**Work instructions**
Copy out every line in the entries below that includes "Thema".

#### Supplied data ####

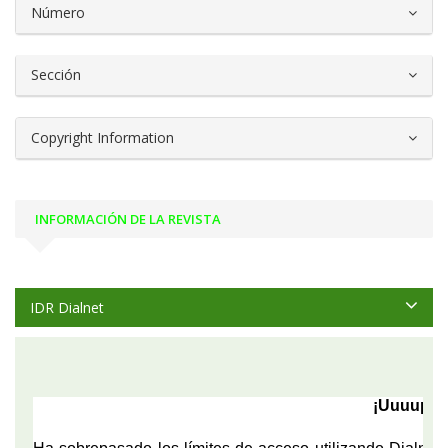
Número
Sección
Copyright Information
INFORMACIÓN DE LA REVISTA
IDR Dialnet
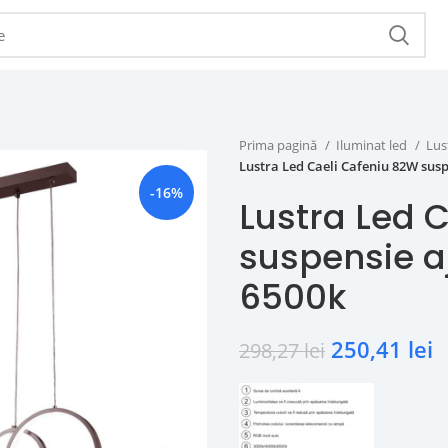
Prima pagină
Iluminat led
Lus
Lustra Led Caeli Cafeniu 82W susp
-16%
Lustra Led 
suspensie a
6500k
250,41
lei
298,27
lei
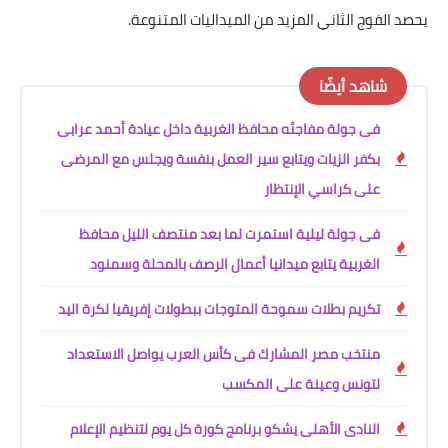
يحصد الفوج الثاني المزيد من الميداليات المتنوعة.
شاهد أيضًا
فى جولة مفاجئه محافظ الغربية داخل عيادة أحمد عرابى
بكفر الزيات ويتابع سير العمل بنفسة ويجلس مع المرضى
على كراسي الإنتظار
فى جولة ليلية استمرت لما بعد منتصف الليل محافظ
الغربية يتابع ميدانيا أعمال الرصف بالمحلة وسمنود
تكريم بطلات سموحة المتوجات ببطولات إفريقيا لكرة اليد
منتخب مصر المشارك فى كأس العرب يواصل الاستعداد
لتونس وعينة على المكسب
النادى الأهلى يشكو برنامج كورة كل يوم لتنظيم الإعلام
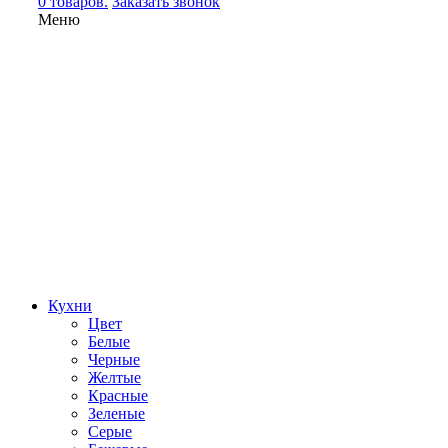
0 товаров.
Заказать звонок
Меню
Кухни
Цвет
Белые
Черные
Желтые
Красные
Зеленые
Серые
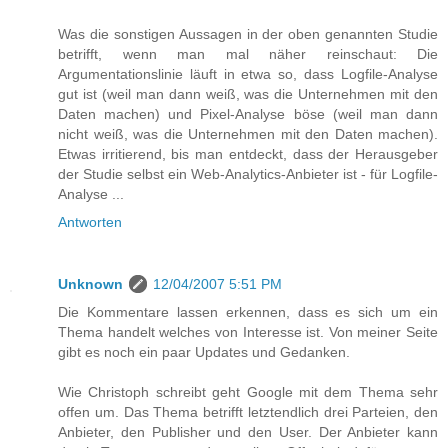
Was die sonstigen Aussagen in der oben genannten Studie
betrifft, wenn man mal näher reinschaut: Die
Argumentationslinie läuft in etwa so, dass Logfile-Analyse
gut ist (weil man dann weiß, was die Unternehmen mit den
Daten machen) und Pixel-Analyse böse (weil man dann
nicht weiß, was die Unternehmen mit den Daten machen).
Etwas irritierend, bis man entdeckt, dass der Herausgeber
der Studie selbst ein Web-Analytics-Anbieter ist - für Logfile-
Analyse ...
Antworten
Unknown
12/04/2007 5:51 PM
Die Kommentare lassen erkennen, dass es sich um ein
Thema handelt welches von Interesse ist. Von meiner Seite
gibt es noch ein paar Updates und Gedanken.
Wie Christoph schreibt geht Google mit dem Thema sehr
offen um. Das Thema betrifft letztendlich drei Parteien, den
Anbieter, den Publisher und den User. Der Anbieter kann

####

**Result**
Thema handelt welches von Interesse ist. Von meiner Seite
Wie Christoph schreibt geht Google mit dem Thema sehr
offen um. Das Thema betrifft letztendlich drei Parteien, den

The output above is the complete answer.